API keysAPI keys

You access the Pure API by means of an API key. API keys are created, updated, and deleted using the Pure backend application. An endpoint can only be accessed if the current API key is not locked, and is configured to allow access to the endpoint.

Adding the API endpoint /external-organizations/* to the list of allowed endpoints on an API key grants access to endpoints that work with external organizations, such as the /external-organizations  endpoint and all endpoints below /external-organizations/.

An API key is often referred to as 'a user API key', as it is associated with a specific Pure user. A Pure API request runs in the context of the user associated with the current API key. The privileges available to the user serve as a baseline; no operation triggered by invoking an endpoint can exceed it. If the user is not allowed to delete a Project, then an attempt at deleting it will fail even if the current API key allows access to an endpoint that deletes Projects. Similarly, an endpoint that returns Projects will only include a Project if the user has permission to read it.

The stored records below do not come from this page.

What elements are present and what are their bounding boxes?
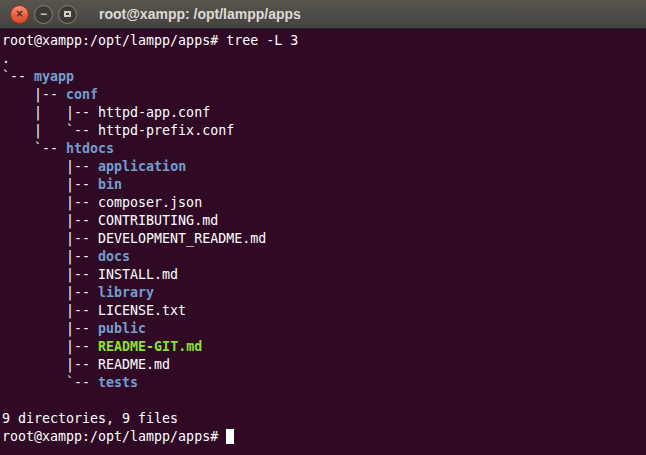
terminal-line: `-- myapp	[2, 68, 644, 86]
terminal-text: tests	[98, 375, 138, 390]
terminal-text: |-- composer.json	[2, 195, 202, 210]
terminal-line: `-- htdocs	[2, 140, 644, 158]
terminal-text: |-- LICENSE.txt	[2, 303, 186, 318]
terminal-line: | `-- httpd-prefix.conf	[2, 122, 644, 140]
terminal-text: |-- DEVELOPMENT_README.md	[2, 231, 266, 246]
terminal-line: |-- docs	[2, 248, 644, 266]
terminal-line: |-- README.md	[2, 356, 644, 374]
terminal-line: |-- README-GIT.md	[2, 338, 644, 356]
maximize-icon	[64, 11, 71, 17]
terminal-text: |--	[2, 159, 98, 174]
terminal-text: application	[98, 159, 186, 174]
terminal-text: |--	[2, 285, 98, 300]
terminal-text: docs	[98, 249, 130, 264]
terminal-line: |-- composer.json	[2, 194, 644, 212]
terminal-text: htdocs	[66, 141, 114, 156]
terminal-text: 9 directories, 9 files	[2, 411, 178, 426]
minimize-icon: −	[40, 8, 47, 20]
terminal-line: `-- tests	[2, 374, 644, 392]
window-controls: × −	[10, 5, 77, 24]
terminal-text: conf	[66, 87, 98, 102]
terminal-line: |-- DEVELOPMENT_README.md	[2, 230, 644, 248]
minimize-button[interactable]: −	[34, 5, 53, 24]
terminal-text: |-- README.md	[2, 357, 170, 372]
terminal-line: root@xampp:/opt/lampp/apps#	[2, 428, 644, 446]
terminal-window: × − root@xampp: /opt/lampp/apps root@xam…	[0, 0, 646, 455]
terminal-text: root@xampp:/opt/lampp/apps#	[2, 429, 226, 444]
terminal-cursor	[226, 429, 234, 444]
terminal-text: |-- INSTALL.md	[2, 267, 178, 282]
terminal-text: `--	[2, 141, 66, 156]
maximize-button[interactable]	[58, 5, 77, 24]
terminal-text: `--	[2, 69, 34, 84]
terminal-text: |--	[2, 177, 98, 192]
terminal-line: |-- bin	[2, 176, 644, 194]
terminal-line: |-- library	[2, 284, 644, 302]
terminal-line: root@xampp:/opt/lampp/apps# tree -L 3	[2, 32, 644, 50]
terminal-text: `--	[2, 375, 98, 390]
terminal-line: |-- conf	[2, 86, 644, 104]
terminal-text: myapp	[34, 69, 74, 84]
close-icon: ×	[16, 8, 23, 20]
terminal-line: |-- LICENSE.txt	[2, 302, 644, 320]
terminal-text: public	[98, 321, 146, 336]
terminal-text: |--	[2, 87, 66, 102]
terminal-text: bin	[98, 177, 122, 192]
terminal-text: README-GIT.md	[98, 339, 202, 354]
terminal-line: 9 directories, 9 files	[2, 410, 644, 428]
terminal-line: | |-- httpd-app.conf	[2, 104, 644, 122]
terminal-text: .	[2, 51, 10, 66]
titlebar[interactable]: × − root@xampp: /opt/lampp/apps	[0, 0, 646, 29]
terminal-text: |--	[2, 339, 98, 354]
terminal-line: |-- public	[2, 320, 644, 338]
terminal-text: | `-- httpd-prefix.conf	[2, 123, 234, 138]
terminal-text: root@xampp:/opt/lampp/apps# tree -L 3	[2, 33, 298, 48]
terminal-text: library	[98, 285, 154, 300]
terminal-line: .	[2, 50, 644, 68]
terminal-line	[2, 392, 644, 410]
terminal-screen[interactable]: root@xampp:/opt/lampp/apps# tree -L 3.`-…	[0, 29, 646, 455]
terminal-line: |-- INSTALL.md	[2, 266, 644, 284]
terminal-text: | |-- httpd-app.conf	[2, 105, 210, 120]
terminal-text: |--	[2, 249, 98, 264]
terminal-line: |-- application	[2, 158, 644, 176]
window-title: root@xampp: /opt/lampp/apps	[99, 6, 301, 22]
terminal-text: |--	[2, 321, 98, 336]
close-button[interactable]: ×	[10, 5, 29, 24]
terminal-text: |-- CONTRIBUTING.md	[2, 213, 218, 228]
terminal-line: |-- CONTRIBUTING.md	[2, 212, 644, 230]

An API key is also associated with an access definition. The access definition of an API key defines what data is accessible when endpoints are invoked, whereas the API key itself defines what endpoints can be invoked. Data access is restricted by applying content filters and field filters.

Content filters

✅ Available in 5.22.0 and later

An access definition contains a set of content filters. Content filtering configured on the access definition of the current API key is applied to content returned by endpoints. Some filters are always enabled to maintain the integrity of Pure, and some filters can be modified. For example, to allow access to content that is flagged as not being freely available, the option to 'Filter non-visible content' can be disabled, allowing clients to fetch content that would otherwise only be available on campus, or when using the Pure backend application.

Field filters

✅ Available in 5.22.0 and later

An access definition lists types that operate under the restrictions of API field filtering. API field filtering ensures that a field is only populated if the access definition of the current API key is configured to allow reading it. A field will not be populated if this is not the case. Likewise, a field value is only used for updates to Pure data if the access definition is configured to allow modifications using it. If this is not allowed, the field value specified on an incoming API model object will be silently ignored; it will have no effect on Pure content. It is always allowed to access "get-allowed" endpoint information, regardless of the field filter configuration, as this information is necessary to work with the API endpoint in question.
 

Metric collection filters

✅ Available in 5.27.1 and later

An access definition allows you to configure access to metric collections for types that supports metrics. Metric collection filtering configured on the access definition of the current API key affects what you get when using metric related operations. Access to metric collections is currently read-only, so you only need to decide what metric collections are available. You can either allow access to all current and future metric collections, or you can restrict access to only include select metric collections.